Task ▸ Lines that contain "auch" are to be copied from the material, every one of them.

★ ★ ★ ★

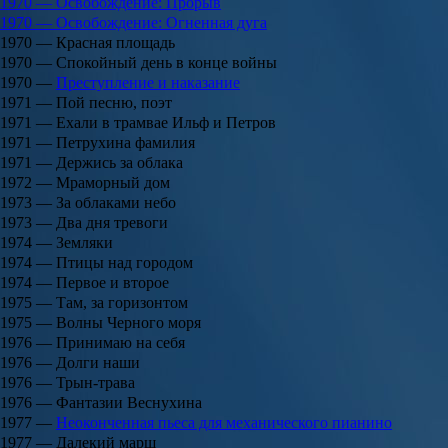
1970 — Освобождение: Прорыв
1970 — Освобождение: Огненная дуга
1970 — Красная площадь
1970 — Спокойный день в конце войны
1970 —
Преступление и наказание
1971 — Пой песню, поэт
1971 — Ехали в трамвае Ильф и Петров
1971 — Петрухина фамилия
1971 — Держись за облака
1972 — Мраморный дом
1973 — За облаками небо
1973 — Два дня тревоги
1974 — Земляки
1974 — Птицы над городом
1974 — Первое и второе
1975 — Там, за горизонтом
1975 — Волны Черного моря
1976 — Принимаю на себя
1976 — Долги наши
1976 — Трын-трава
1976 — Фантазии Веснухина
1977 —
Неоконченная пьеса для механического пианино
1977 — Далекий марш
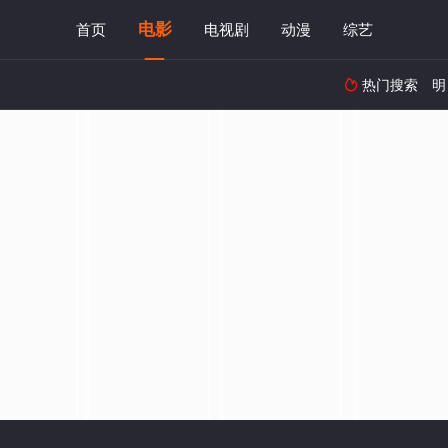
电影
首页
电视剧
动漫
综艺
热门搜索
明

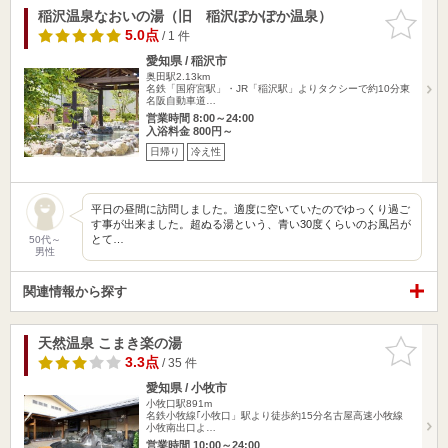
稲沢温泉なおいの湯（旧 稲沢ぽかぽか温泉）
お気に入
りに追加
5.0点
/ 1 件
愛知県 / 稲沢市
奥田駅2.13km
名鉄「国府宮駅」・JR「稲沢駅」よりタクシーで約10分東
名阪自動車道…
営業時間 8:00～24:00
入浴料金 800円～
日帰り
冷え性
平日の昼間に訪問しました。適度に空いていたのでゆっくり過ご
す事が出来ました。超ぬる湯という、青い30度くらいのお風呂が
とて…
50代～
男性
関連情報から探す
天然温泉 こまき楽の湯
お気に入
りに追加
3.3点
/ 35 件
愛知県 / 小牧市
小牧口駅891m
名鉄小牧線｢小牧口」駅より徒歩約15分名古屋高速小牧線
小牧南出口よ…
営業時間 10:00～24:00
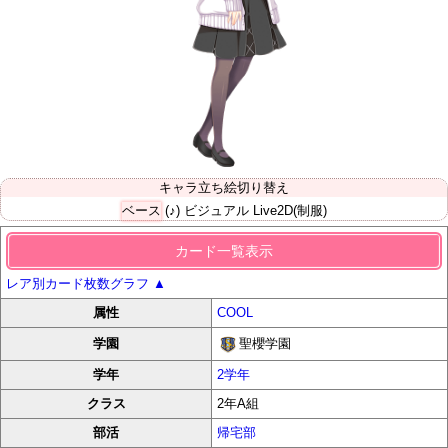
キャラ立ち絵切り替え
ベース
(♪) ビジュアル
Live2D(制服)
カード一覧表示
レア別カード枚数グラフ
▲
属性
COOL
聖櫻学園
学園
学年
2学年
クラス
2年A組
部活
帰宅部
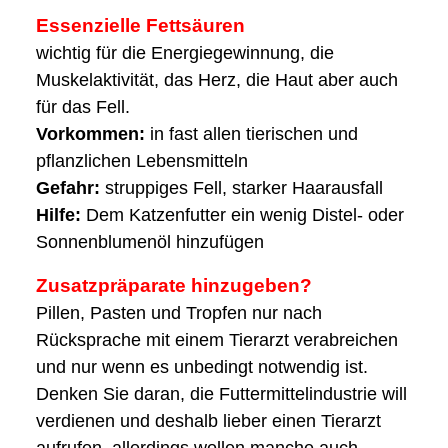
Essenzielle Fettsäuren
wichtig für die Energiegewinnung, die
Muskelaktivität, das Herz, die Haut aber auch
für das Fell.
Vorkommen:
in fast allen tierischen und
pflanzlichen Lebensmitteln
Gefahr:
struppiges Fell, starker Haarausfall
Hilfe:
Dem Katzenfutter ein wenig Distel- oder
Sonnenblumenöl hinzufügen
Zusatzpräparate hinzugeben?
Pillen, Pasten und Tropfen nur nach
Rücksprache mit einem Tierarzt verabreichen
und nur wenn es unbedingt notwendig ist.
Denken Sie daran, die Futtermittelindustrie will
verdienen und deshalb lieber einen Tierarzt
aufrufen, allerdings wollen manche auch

★ ★ ★ ★

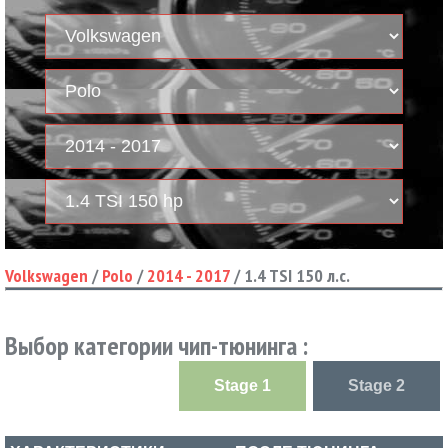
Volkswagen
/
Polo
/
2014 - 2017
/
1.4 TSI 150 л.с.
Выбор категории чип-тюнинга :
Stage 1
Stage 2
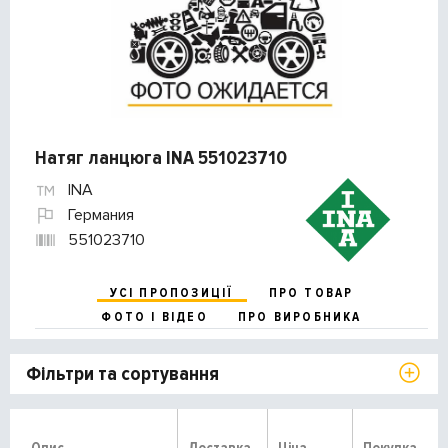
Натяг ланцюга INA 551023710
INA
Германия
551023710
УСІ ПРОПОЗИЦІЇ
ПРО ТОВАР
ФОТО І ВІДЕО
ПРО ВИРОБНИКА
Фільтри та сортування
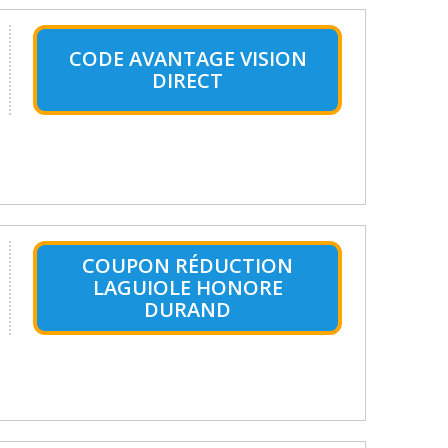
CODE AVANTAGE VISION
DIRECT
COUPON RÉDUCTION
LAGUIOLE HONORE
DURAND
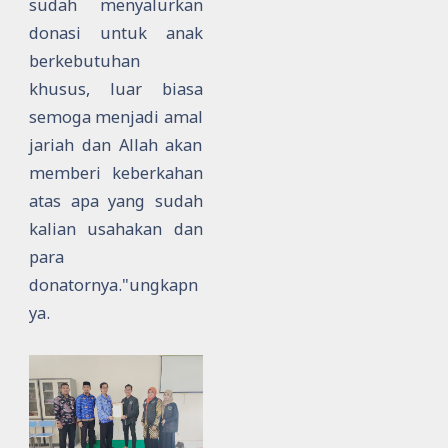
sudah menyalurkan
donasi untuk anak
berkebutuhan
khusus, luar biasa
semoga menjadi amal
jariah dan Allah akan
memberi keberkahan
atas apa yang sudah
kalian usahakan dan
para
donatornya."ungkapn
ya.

★ ★ ★ ★

Written answer ▸
Muskelaktivität, das Herz, die Haut aber auch
aufrufen, allerdings wollen manche auch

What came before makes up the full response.